---------- Provided entries ----------

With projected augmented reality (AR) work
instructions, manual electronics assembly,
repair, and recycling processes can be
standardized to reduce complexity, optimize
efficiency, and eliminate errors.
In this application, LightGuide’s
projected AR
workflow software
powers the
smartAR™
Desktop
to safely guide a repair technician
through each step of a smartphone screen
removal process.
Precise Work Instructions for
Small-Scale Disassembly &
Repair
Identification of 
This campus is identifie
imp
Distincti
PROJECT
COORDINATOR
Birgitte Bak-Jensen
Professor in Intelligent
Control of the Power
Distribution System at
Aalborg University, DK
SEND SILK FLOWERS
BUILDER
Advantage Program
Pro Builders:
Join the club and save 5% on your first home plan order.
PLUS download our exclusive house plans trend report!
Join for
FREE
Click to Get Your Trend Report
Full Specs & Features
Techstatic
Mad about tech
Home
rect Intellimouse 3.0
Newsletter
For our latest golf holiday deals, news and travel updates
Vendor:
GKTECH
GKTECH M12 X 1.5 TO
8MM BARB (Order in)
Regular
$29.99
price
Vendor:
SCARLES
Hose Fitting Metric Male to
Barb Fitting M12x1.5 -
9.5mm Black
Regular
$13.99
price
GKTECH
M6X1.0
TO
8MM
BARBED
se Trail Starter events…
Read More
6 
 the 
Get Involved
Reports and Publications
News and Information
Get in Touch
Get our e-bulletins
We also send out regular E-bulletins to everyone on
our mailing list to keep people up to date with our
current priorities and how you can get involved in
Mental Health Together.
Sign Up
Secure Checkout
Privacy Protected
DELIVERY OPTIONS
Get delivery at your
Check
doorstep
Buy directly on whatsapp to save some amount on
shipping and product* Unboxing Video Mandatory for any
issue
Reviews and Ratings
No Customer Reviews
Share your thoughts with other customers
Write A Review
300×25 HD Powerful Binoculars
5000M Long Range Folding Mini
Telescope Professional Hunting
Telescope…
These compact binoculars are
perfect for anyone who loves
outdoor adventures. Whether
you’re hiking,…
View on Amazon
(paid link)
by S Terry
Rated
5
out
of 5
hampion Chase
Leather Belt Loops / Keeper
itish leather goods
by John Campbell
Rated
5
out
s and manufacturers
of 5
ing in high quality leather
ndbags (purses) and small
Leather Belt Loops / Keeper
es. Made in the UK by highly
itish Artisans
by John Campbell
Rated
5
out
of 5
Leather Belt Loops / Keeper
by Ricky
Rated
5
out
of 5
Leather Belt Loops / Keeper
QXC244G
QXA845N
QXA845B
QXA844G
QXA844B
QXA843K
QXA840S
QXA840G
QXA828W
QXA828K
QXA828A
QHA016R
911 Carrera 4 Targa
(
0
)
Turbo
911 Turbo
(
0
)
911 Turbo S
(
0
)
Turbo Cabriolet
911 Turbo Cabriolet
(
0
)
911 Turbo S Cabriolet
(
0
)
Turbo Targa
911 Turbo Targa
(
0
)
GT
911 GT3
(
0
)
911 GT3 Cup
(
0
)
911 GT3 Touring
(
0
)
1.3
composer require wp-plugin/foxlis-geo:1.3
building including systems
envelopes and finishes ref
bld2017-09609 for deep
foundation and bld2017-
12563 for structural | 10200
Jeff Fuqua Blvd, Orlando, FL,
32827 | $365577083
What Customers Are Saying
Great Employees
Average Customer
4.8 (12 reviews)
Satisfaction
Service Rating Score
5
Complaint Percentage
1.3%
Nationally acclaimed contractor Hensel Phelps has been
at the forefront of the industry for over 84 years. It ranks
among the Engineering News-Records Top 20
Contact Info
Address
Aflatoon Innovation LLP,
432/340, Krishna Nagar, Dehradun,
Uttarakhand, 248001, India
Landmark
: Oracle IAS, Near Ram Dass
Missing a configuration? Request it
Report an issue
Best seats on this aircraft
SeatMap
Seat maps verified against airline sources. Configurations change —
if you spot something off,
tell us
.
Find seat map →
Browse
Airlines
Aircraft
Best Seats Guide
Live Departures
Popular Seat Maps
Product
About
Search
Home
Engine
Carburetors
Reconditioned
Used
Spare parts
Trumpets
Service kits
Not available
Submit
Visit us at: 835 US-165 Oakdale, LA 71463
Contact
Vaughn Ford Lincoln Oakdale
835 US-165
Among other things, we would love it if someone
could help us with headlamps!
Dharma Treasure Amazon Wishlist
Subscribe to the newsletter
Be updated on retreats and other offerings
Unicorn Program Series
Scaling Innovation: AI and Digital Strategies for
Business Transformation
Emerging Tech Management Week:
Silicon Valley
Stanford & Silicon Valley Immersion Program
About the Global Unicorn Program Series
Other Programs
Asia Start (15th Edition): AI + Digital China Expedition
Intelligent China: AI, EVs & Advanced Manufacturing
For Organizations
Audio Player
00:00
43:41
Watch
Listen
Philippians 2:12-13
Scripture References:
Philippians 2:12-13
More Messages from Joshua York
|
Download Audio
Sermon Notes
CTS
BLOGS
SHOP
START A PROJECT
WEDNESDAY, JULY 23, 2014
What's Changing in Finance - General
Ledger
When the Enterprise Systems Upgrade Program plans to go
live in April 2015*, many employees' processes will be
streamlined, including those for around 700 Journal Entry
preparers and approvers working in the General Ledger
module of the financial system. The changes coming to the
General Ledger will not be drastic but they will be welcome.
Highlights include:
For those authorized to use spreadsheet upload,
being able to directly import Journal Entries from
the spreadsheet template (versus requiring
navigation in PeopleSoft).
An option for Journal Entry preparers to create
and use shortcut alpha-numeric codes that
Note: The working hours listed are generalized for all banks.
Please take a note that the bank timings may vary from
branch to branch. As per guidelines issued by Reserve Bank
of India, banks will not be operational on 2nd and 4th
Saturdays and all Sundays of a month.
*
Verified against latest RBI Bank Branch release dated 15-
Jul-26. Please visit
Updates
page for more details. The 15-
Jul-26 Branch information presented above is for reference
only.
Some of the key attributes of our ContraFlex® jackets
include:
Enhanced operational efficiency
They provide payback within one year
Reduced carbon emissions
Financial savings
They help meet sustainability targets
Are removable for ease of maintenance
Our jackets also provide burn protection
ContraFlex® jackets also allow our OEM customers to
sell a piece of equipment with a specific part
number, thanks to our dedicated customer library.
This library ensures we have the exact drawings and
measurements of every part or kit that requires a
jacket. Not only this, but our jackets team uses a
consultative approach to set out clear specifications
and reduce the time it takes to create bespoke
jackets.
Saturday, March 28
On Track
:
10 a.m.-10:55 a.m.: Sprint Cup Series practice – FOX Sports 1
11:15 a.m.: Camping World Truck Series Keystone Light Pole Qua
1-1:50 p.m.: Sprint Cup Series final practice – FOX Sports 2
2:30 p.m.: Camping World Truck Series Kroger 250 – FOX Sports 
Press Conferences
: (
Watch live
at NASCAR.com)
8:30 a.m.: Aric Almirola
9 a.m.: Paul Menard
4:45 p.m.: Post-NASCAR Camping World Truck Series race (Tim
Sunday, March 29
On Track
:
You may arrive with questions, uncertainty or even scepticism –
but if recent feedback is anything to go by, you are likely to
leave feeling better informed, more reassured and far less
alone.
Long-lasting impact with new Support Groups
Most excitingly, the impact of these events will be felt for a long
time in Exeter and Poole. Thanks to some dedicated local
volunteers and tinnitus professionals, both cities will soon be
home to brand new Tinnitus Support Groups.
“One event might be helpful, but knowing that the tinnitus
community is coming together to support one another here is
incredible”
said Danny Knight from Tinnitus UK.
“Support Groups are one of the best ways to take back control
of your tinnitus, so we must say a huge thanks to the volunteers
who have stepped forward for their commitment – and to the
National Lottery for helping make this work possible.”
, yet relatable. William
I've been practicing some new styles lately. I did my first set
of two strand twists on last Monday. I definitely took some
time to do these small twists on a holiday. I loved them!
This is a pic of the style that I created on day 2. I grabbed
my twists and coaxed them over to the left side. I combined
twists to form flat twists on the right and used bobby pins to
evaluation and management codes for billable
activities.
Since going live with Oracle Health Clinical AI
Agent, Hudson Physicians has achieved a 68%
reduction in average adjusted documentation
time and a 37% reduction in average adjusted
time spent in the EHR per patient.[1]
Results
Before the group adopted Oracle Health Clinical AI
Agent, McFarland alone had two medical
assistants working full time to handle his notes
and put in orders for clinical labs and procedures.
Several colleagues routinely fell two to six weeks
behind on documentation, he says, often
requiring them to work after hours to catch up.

----------

In the data above, each line holding "impact" is to be found and copied.

# [Written response]
Long-lasting impact with new Support Groups
Most excitingly, the impact of these events will be felt for a long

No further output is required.